▶ ACTION ITEM: Every line that contains the word "كورتوا" should be copied from the records below.

Page-level text extractions
==================================================
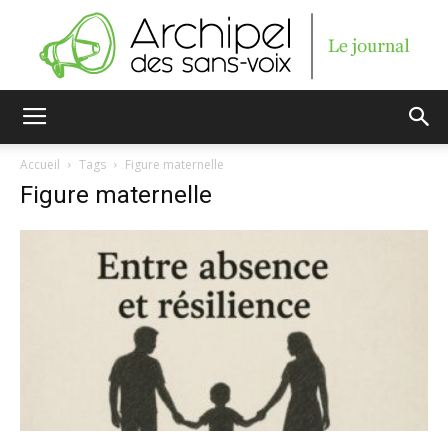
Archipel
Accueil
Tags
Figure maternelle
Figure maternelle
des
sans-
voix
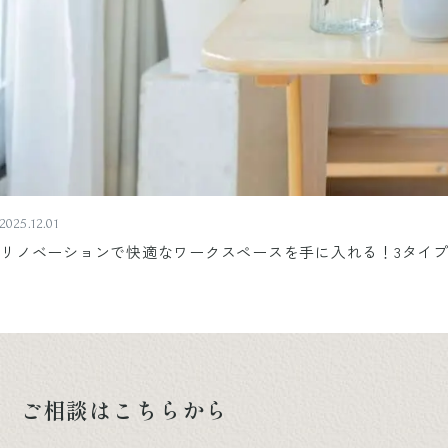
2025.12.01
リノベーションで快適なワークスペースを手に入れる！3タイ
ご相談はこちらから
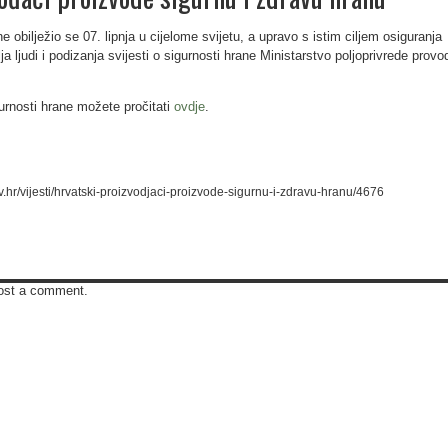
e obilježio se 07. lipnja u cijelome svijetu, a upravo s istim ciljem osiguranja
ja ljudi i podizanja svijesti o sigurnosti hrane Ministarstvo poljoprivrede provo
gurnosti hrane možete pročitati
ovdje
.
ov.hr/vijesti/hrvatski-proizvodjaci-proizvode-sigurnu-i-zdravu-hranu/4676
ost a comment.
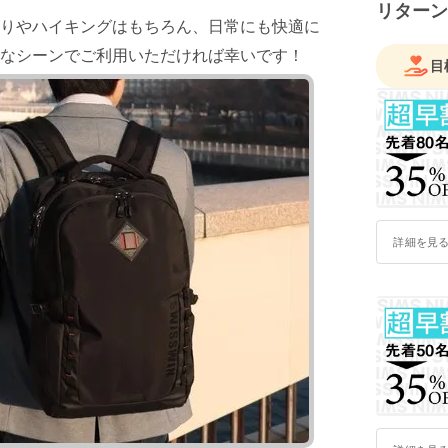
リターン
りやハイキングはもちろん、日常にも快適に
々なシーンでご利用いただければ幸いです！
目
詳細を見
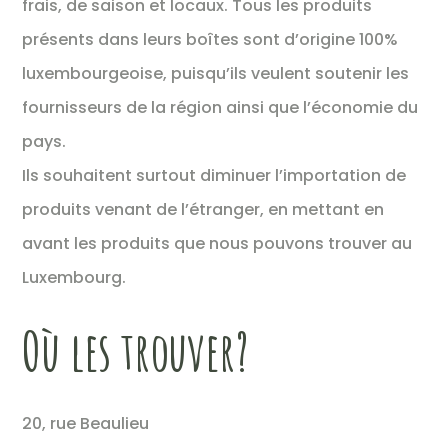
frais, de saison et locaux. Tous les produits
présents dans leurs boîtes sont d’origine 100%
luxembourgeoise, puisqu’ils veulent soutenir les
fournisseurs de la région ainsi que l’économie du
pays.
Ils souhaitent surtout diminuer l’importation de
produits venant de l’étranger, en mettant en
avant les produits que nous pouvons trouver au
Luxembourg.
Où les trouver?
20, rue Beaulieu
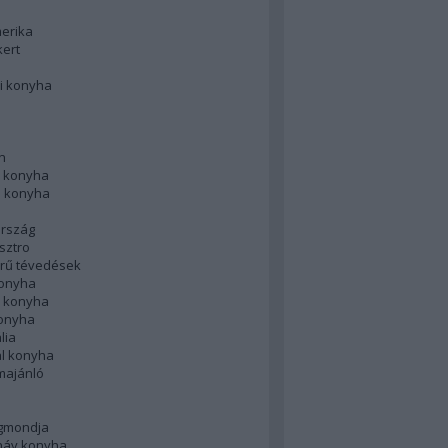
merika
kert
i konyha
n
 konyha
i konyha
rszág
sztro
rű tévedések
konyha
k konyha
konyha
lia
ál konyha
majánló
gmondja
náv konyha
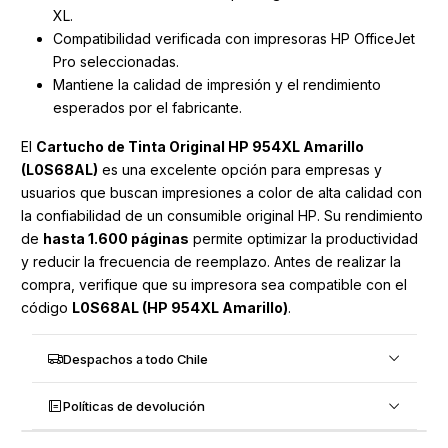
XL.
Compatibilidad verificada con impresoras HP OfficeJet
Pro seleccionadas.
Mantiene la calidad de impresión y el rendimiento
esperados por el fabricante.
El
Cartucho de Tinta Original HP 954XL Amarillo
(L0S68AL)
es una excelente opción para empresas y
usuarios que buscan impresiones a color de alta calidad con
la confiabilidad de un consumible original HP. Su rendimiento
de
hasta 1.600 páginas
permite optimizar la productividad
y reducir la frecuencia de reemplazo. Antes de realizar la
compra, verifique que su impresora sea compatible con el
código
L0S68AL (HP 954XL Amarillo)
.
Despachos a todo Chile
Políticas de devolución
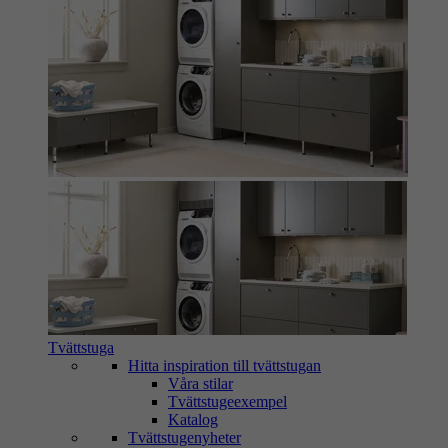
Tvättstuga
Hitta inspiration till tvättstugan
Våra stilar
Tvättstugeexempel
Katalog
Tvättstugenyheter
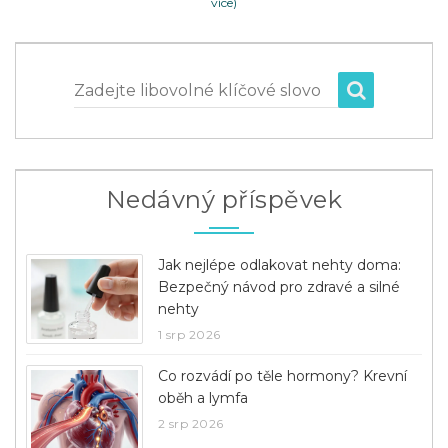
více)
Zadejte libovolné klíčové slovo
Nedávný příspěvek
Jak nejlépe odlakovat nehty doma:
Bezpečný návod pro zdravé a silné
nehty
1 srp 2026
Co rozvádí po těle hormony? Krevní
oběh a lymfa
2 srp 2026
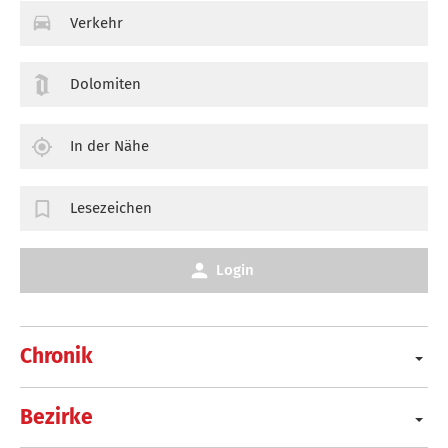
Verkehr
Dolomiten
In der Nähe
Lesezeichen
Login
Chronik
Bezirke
==================================================
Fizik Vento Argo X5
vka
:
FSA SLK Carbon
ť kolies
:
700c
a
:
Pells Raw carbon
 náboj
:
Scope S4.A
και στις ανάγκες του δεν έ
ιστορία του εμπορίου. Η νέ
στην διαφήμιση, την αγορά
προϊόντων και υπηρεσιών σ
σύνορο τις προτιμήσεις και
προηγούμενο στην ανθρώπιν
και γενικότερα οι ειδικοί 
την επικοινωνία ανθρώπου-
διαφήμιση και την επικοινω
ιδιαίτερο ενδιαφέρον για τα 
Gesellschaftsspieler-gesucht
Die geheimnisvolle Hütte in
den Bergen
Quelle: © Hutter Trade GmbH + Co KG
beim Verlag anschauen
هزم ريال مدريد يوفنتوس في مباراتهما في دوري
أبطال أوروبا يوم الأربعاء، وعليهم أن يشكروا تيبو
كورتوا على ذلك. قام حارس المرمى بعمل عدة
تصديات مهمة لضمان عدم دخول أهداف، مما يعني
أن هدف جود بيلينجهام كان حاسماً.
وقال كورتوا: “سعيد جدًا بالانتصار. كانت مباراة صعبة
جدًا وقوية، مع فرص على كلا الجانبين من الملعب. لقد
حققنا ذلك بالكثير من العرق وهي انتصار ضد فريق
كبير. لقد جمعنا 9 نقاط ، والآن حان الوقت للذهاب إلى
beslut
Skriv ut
==================================================
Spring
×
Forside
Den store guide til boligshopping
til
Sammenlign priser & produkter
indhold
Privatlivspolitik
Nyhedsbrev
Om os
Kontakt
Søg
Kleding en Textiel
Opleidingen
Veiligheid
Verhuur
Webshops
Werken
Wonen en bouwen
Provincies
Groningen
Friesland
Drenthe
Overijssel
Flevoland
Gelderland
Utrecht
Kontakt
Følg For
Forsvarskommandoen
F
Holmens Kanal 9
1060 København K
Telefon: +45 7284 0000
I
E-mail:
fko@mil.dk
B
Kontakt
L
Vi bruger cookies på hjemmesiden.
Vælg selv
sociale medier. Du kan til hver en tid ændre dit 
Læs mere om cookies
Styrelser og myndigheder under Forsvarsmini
==================================================
▶ SOLUTION TO THE PROBLEM:
كورتوا على ذلك. قام حارس المرمى بعمل عدة
وقال كورتوا: “سعيد جدًا بالانتصار. كانت مباراة صعبة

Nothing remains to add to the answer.